*** Block opens ***

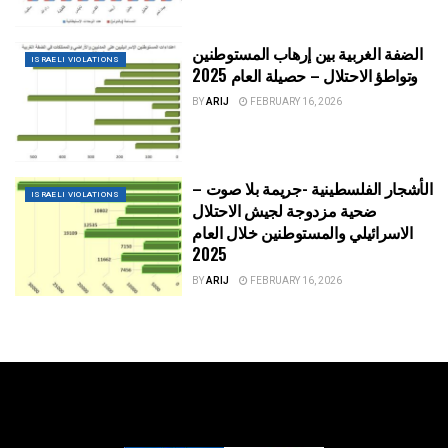
الضفة الغربية بين إرهاب المستوطنين
ISRAELI VIOLATIONS
وتواطؤ الاحتلال – حصيلة العام 2025
BY
ARIJ
FEBRUARY 16, 2026
الأشجار الفلسطينية -جريمة بلا صوت –
ISRAELI VIOLATIONS
ضحية مزدوجة لجيش الاحتلال
الاسرائيلي والمستوطنين خلال العام
2025
BY
ARIJ
FEBRUARY 16, 2026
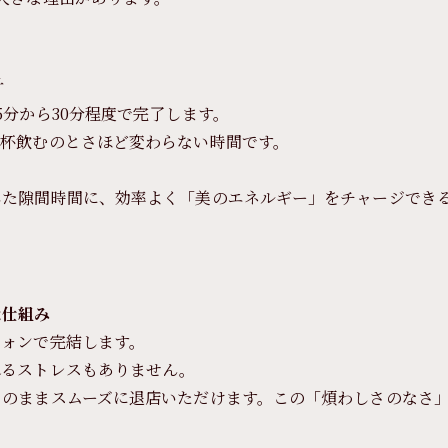
計
分から30分程度で完了します。
一杯飲むのとさほど変わらない時間です。
した隙間時間に、効率よく「美のエネルギー」をチャージでき
な仕組み
フォンで完結します。
れるストレスもありません。
そのままスムーズに退店いただけます。この「煩わしさのなさ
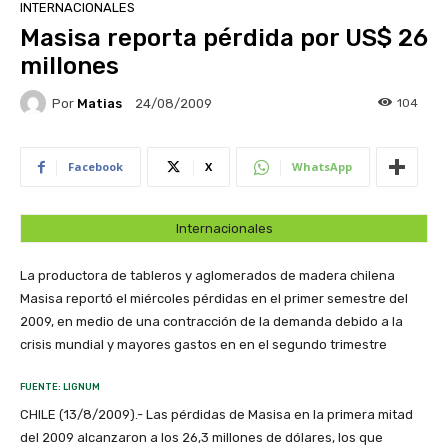
INTERNACIONALES
Masisa reporta pérdida por US$ 26
millones
Por
Matias
104
24/08/2009
Facebook
X
WhatsApp
Internacionales
La productora de tableros y aglomerados de madera chilena
Masisa reportó el miércoles pérdidas en el primer semestre del
2009, en medio de una contracción de la demanda debido a la
crisis mundial y mayores gastos en en el segundo trimestre
FUENTE: LIGNUM
CHILE (13/8/2009).- Las pérdidas de Masisa en la primera mitad
del 2009 alcanzaron a los 26,3 millones de dólares, los que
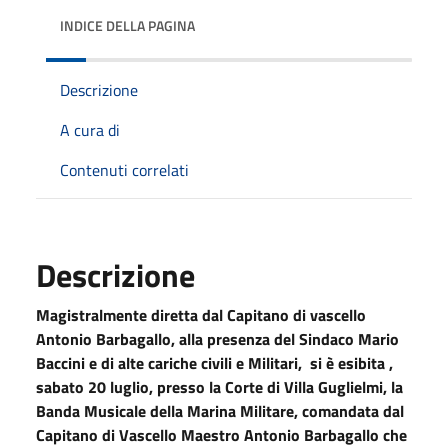
INDICE DELLA PAGINA
Descrizione
A cura di
Contenuti correlati
Descrizione
Magistralmente diretta dal Capitano di vascello
Antonio Barbagallo, alla presenza del Sindaco Mario
Baccini e di alte cariche civili e Militari, si è esibita ,
sabato 20 luglio, presso la Corte di Villa Guglielmi, la
Banda Musicale della Marina Militare, comandata dal
Capitano di Vascello Maestro Antonio Barbagallo che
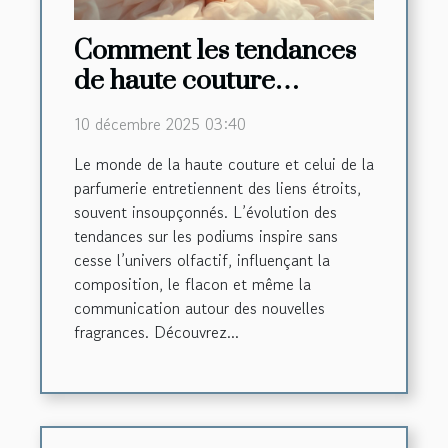
Comment les tendances
de haute couture
influencent-elles les
10 décembre 2025 03:40
créations de parfums ?
Le monde de la haute couture et celui de la
parfumerie entretiennent des liens étroits,
souvent insoupçonnés. L’évolution des
tendances sur les podiums inspire sans
cesse l’univers olfactif, influençant la
composition, le flacon et même la
communication autour des nouvelles
fragrances. Découvrez...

*** Block closes ***

WHAT TO WORK ON - Set down each entry again exactly as written. Pictures stay out.

ANSWER BOX -
الضفة الغربية بين إرهاب المستوطنين
ISRAELI VIOLATIONS
وتواطؤ الاحتلال – حصيلة العام 2025
BY
ARIJ
FEBRUARY 16, 2026
الأشجار الفلسطينية -جريمة بلا صوت –
ISRAELI VIOLATIONS
ضحية مزدوجة لجيش الاحتلال
الاسرائيلي والمستوطنين خلال العام
2025
BY
ARIJ
FEBRUARY 16, 2026
計
分から30分程度で完了します。
一杯飲むのとさほど変わらない時間です。
した隙間時間に、効率よく「美のエネルギー」をチャージでき
な仕組み
フォンで完結します。
れるストレスもありません。
そのままスムーズに退店いただけます。この「煩わしさのなさ
INTERNACIONALES
Masisa reporta pérdida por US$ 26
millones
Por
Matias
104
24/08/2009
Facebook
X
WhatsApp
Internacionales
La productora de tableros y aglomerados de madera chilena
Masisa reportó el miércoles pérdidas en el primer semestre del
2009, en medio de una contracción de la demanda debido a la
crisis mundial y mayores gastos en en el segundo trimestre
FUENTE: LIGNUM
CHILE (13/8/2009).- Las pérdidas de Masisa en la primera mitad
del 2009 alcanzaron a los 26,3 millones de dólares, los que
INDICE DELLA PAGINA
Descrizione
A cura di
Contenuti correlati
Descrizione
Magistralmente diretta dal Capitano di vascello
Antonio Barbagallo, alla presenza del Sindaco Mario
Baccini e di alte cariche civili e Militari, si è esibita ,
sabato 20 luglio, presso la Corte di Villa Guglielmi, la
Banda Musicale della Marina Militare, comandata dal
Capitano di Vascello Maestro Antonio Barbagallo che
Comment les tendances
de haute couture
influencent-elles les
10 décembre 2025 03:40
créations de parfums ?
Le monde de la haute couture et celui de la
parfumerie entretiennent des liens étroits,
souvent insoupçonnés. L’évolution des
tendances sur les podiums inspire sans
cesse l’univers olfactif, influençant la
composition, le flacon et même la
communication autour des nouvelles
fragrances. Découvrez...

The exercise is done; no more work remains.